There’s an outcry too that motorists get away with it. But is that really true? In the majority of cases, depending on the facts, motorists charged with death dangerous driving go to prison. Ditto death by careless under the influence. It’s only when you get down to death by careless that you start to see a divergence of sentencing options. Have a look at this report from Road Peace here.
So, we have a furore. A case which reaches the second highest story on the BBC and one which sends me a text alert as breaking news. If this is a man bites dog case then, clearly, it’s a novel and interesting one. But, is it? A road user has been convicted using laws that are available. Indeed, the very fact of his conviction demonstrates that the legal tools are there and available. This is the very example of a working system.
But I remain uneasy. That Wayne Rooney’s story of being 3 times over the drink drive limit does not warrant Alliston’s column inch-age is troubling. That any pedestrian death by car driver is unreported and normalised is troubling. Conversely, it would be perhaps perverse of me to argue that this case does not warrant discussion because it’s just one more road death is, of itself, normalising. The very definition of a quandary.
Ultimately, for me this case demonstrates an unhealthy obsession with the man bites dog story and I can’t help thinking that this is yet another step in the justification for treating vulnerable road users with less respect, because once upon a time they saw one go through a red light or because they’d read about this bloke riding an illegal bike on the internet.
UPDATE : You can find the Judge’s sentencing remarks here. Have a read, it’s worthwhile as it deals with how Judges come to these sorts of decisions. Helmet comments aside it’s a very interesting summing up and really is damning when it comes to that moment of impact.
POSTSCRIPT: The more I’ve read about the reaction to this case the more depressed about the state of our legal education I have become. I’ve seen attacks on the Judge, attacks on the system, the CPS, the Police. I’ve seen no attacks, quite rightly, on the jury who heard all the evidence. I’ve seen a fundamental misunderstanding of how our criminal law system works. It’s difficult. Why would you know how these things work in the absence of an interest in them or being involved in the ‘system.’ And, that sort of thing, the complete absence of any inkling about procedure, is indicative of the society in which we now find ourselves. Twitter is awash with comparisons, cases where car drivers have got away with it, flawed examples because, in those cases, a jury, having heard all the evidence, chose to acquit. In this case, whatever your view of the stopping distance facts, a jury sat there, heard it all, heard the Defendant give evidence, watched the CCTV. And, in balancing all that out, acquitted Alliston of manslaughter.

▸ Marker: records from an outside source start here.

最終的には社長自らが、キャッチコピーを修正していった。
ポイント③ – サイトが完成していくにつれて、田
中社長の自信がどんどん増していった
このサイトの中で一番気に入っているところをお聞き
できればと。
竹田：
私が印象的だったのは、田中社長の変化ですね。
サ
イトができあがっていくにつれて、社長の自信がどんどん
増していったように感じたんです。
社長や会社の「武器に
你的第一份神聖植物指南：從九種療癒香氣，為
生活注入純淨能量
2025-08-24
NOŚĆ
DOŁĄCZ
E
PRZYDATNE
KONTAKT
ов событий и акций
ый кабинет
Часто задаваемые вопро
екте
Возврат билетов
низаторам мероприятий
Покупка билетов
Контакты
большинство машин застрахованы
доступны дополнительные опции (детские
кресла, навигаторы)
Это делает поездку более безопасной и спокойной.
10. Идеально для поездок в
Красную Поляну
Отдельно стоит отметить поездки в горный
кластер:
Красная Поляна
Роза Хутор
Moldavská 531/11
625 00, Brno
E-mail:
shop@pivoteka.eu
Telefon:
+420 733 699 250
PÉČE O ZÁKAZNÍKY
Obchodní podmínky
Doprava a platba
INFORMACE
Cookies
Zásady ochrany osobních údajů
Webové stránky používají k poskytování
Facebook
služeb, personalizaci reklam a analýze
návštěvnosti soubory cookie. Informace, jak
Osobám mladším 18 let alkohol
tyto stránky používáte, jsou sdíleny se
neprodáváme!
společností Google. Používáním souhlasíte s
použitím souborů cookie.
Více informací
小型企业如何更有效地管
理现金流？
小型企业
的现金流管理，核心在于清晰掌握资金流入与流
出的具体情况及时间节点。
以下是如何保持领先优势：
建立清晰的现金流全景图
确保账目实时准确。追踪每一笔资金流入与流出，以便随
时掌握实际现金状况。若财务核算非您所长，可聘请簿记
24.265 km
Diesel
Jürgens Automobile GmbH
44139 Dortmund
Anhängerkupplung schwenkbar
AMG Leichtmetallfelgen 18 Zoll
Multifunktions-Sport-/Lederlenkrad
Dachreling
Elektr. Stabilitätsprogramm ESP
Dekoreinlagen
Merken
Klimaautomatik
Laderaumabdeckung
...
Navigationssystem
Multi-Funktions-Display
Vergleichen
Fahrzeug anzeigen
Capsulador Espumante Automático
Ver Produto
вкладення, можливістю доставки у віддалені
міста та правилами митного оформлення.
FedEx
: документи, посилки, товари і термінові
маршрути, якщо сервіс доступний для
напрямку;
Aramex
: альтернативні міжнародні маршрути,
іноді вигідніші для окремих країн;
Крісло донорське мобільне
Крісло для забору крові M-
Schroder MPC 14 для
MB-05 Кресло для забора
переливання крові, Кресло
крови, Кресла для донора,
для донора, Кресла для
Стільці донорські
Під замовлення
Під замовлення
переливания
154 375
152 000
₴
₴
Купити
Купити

It’s still argued that no motorist would face the charge Alliston has. And that’s broadly because there’s no need, we have careless driving laws. A driver who kills will be charged with dangerous driving. If convicted this would be a duplicate charge, if acquitted then he’s likely to be acquitted in relation to wanton and furious too. There’s a danger here that we try to compare the incomparable. In relation to sentencing, there’s probably some mileage in trying to compare leniency. In relation to charging or acquittal, it’s really quite difficult. This case isn’t a judicial precedent. It’s not a charging precedent, it’s not a conviction precedent. There is no precedent for any of those matters. It’s a case which has probably demonised cyclists more than they currently are. But for every cyclists who shouts so loudly about the outcome consider how often this has happened, consider what did happen, consider that a husband has lost his wife. Before you shout establishment stitch up, think about that.